While the overarching rules may be clear to many attorneys, the article points out some unique specifics illustrating the rule in operation. For example, the article cautions that where a lawyer’s financial assistance to a client prevents the lawyer from keeping “the client’s interest paramount,” a conflict of interest in violation of Rule 4-1.7(a)(2) may exist. 

The article further makes clear that while some lawyers may misunderstand litigation expenses to include food, mortgage payments, or medical bills, none of these personal expenses may be provided for with the lawyer’s money. We recently reported that the New York City Bar Association sent a letter to the New York Supreme Court supporting a modification of this rule to include an humanitarian exception to allow assistance to clients, especially in light of COVID-19.

We are not aware of any similar proposal in Florida. However, Florida does have a 1994 case, that may be an outlier, in which the Florida Supreme Court did not sanction a lawyer who had provided used children’s clothing and $200 to an indigent client. The Court noted that there was no agreement for repayment and no indication that the clothing was provided as an incentive to maintain the lawyer’s employment.

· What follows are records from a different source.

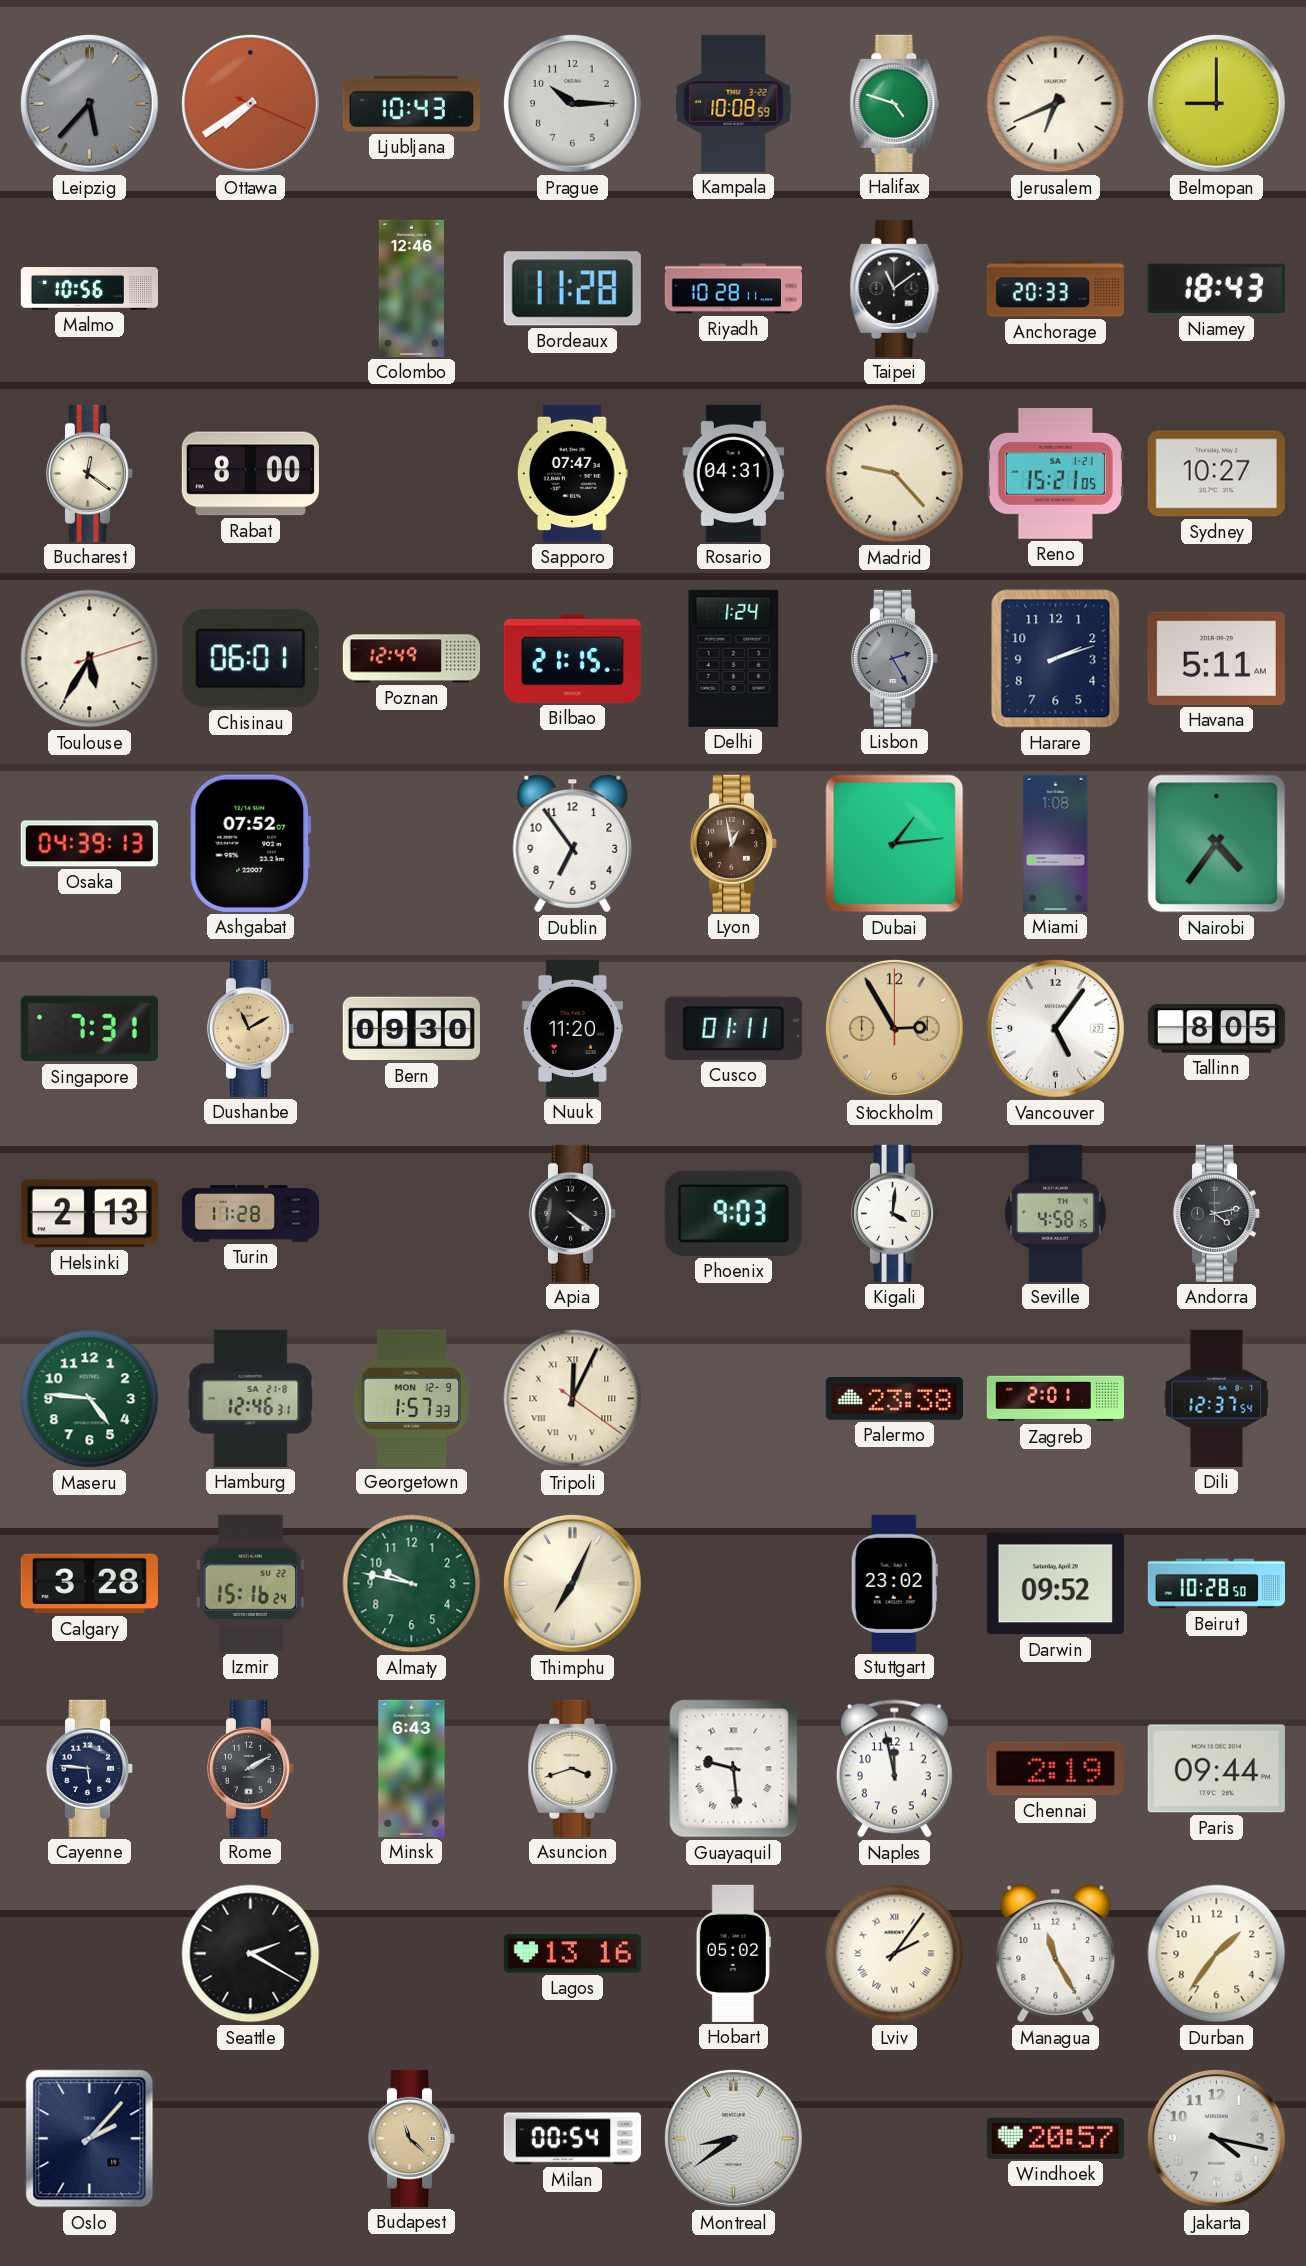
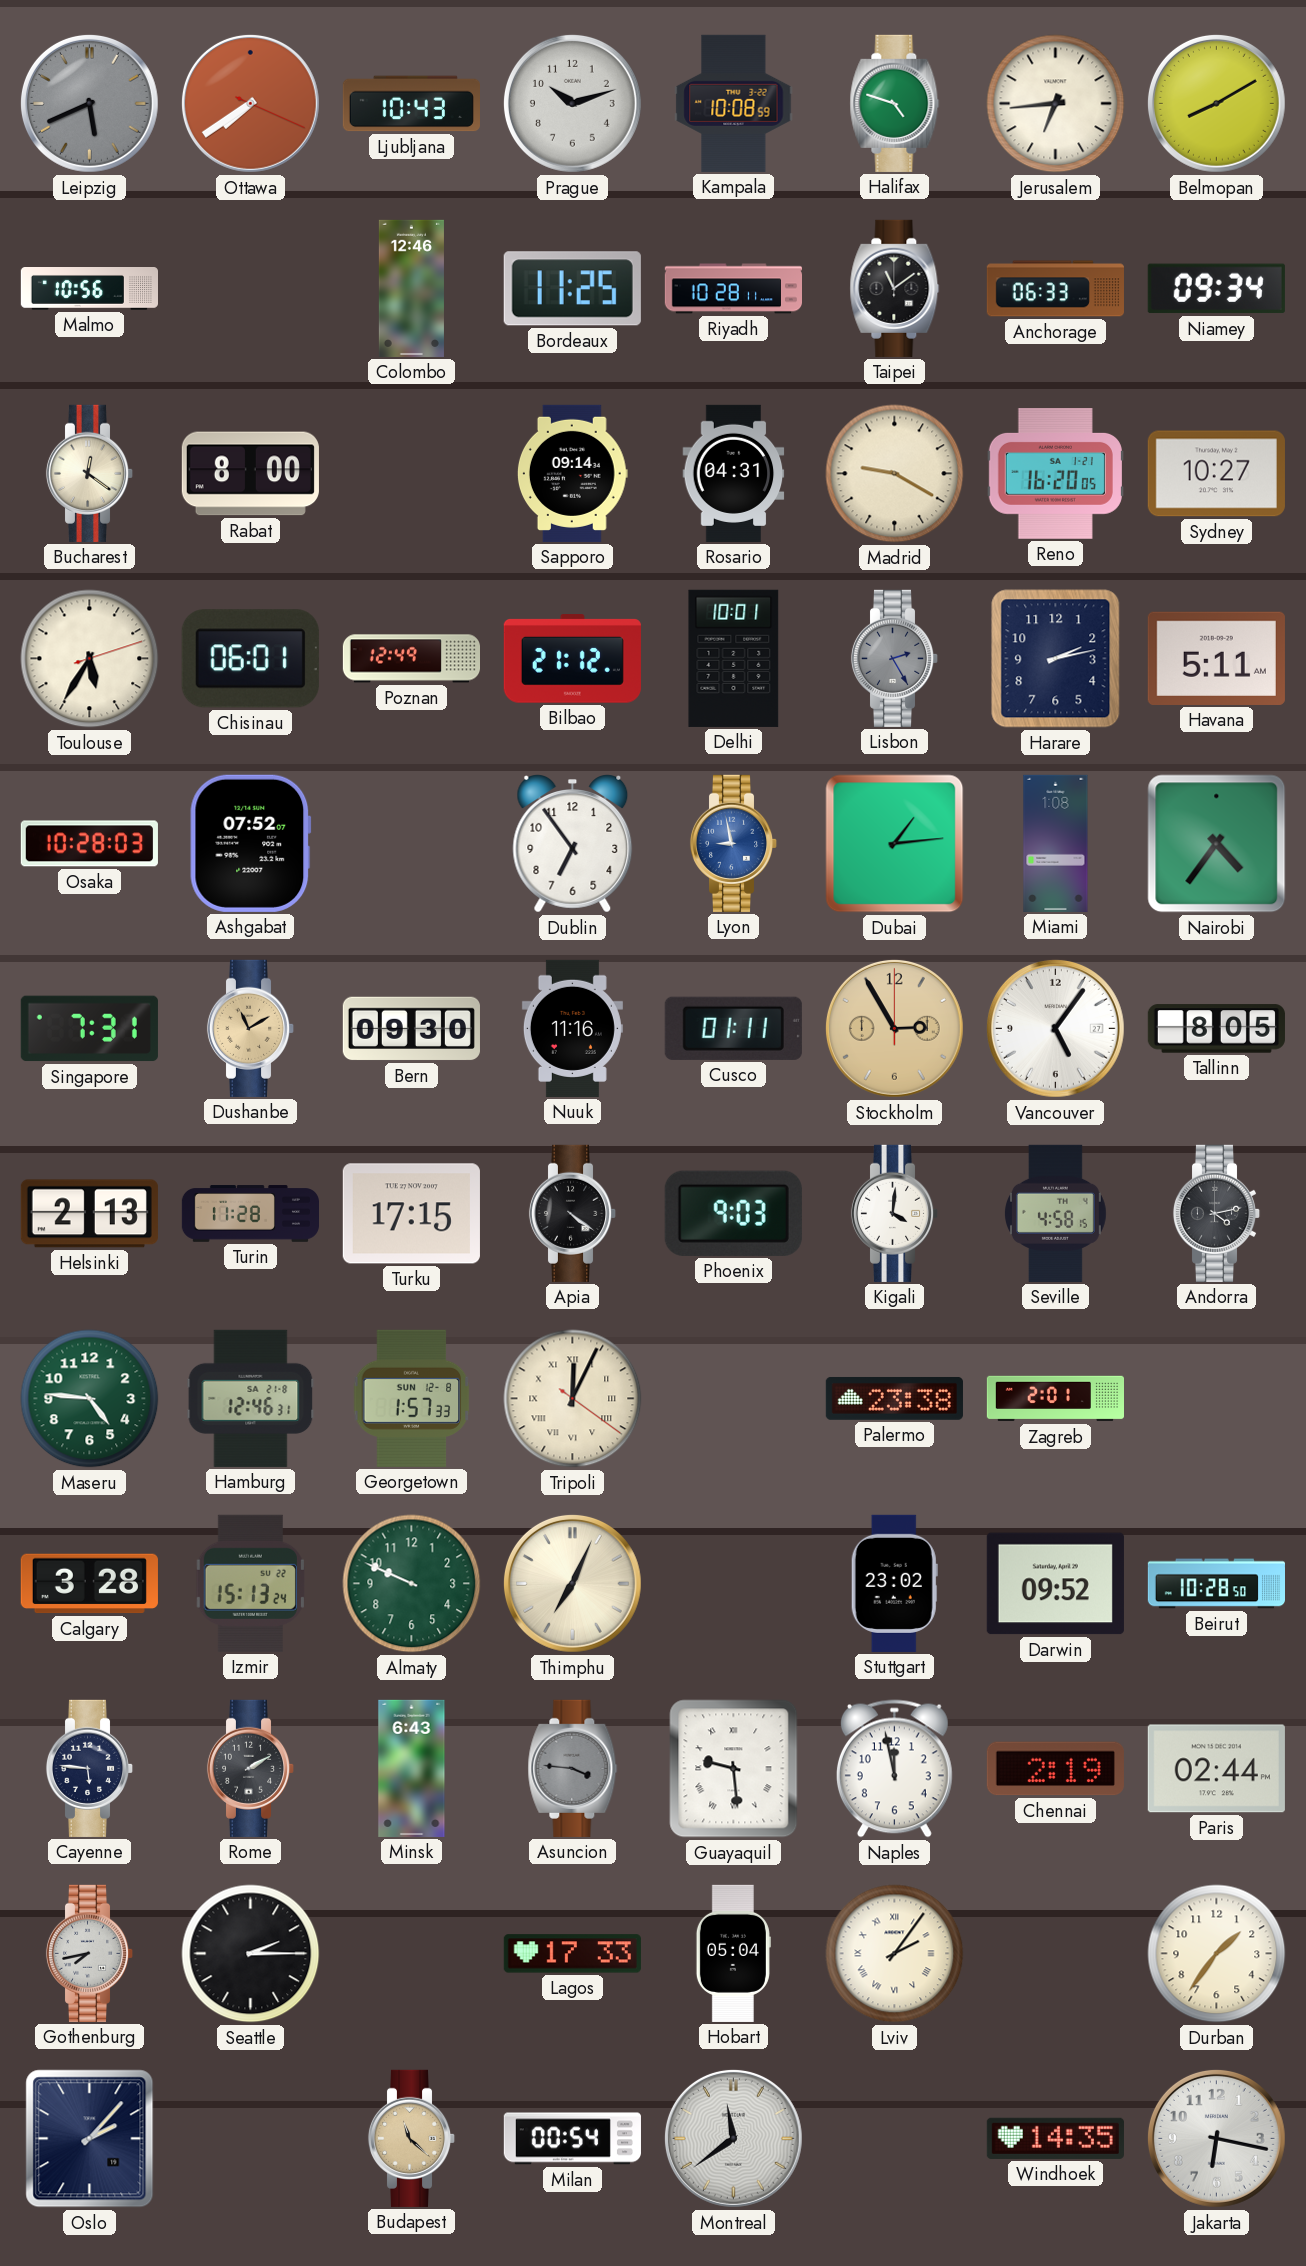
Leipzig: 5:37 -> 5:41
Prague: 10:15 -> 10:12
Jerusalem: 6:41 -> 6:44
Belmopan: 9:00 -> 8:10
Bordeaux: 11:28 -> 11:25
Anchorage: 20:33 -> 06:33
Niamey: 18:43 -> 09:34
Sapporo: 07:47 -> 09:14
Madrid: 9:23 -> 9:20
Reno: 15:21 -> 16:20
Bilbao: 21:15 -> 21:12
Delhi: 1:24 -> 10:01
Harare: 2:12 -> 2:13
Osaka: 04:39 -> 10:28
Lyon: 12:58 -> 8:58
Lyon dial: brown -> blue
Nuuk: 11:20 -> 11:16
Turku: none -> 17:15
Georgetown date: MON 12-9 -> SUN 12-8
Dili: 12:37 -> none
Izmir: 15:16 -> 15:13
Almaty: 9:47 -> 9:49
Asuncion: 3:42 -> 3:46
Asuncion dial: cream -> grey
Paris: 09:44 -> 02:44
Gothenburg: none -> 7:43
Seattle: 2:20 -> 2:15
Lagos: 13:16 -> 17:33
Hobart: 05:02 -> 05:04
Managua: 11:25 -> none
Montreal: 8:39 -> 11:39
Windhoek: 20:57 -> 14:35
Jakarta: 4:17 -> 6:17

Thus, no violation of Rule 4-1.8.

More recently, the Florida Bar Standing Committee on Advertising advised a personal injury lawyer that he may offer to loan cell phones to prospective clients for use only in connection with litigation. “The committee emphasized that the loan offer to prospective clients was permissible under Rule 4-7.15(d) and did not provide a prohibited economic incentive to hire the lawyer or view his advertising, because the inquiring lawyer stated that the client’s use of the device would be restricted to review of materials related to the client’s case and disabled to prevent the client’s personal use.”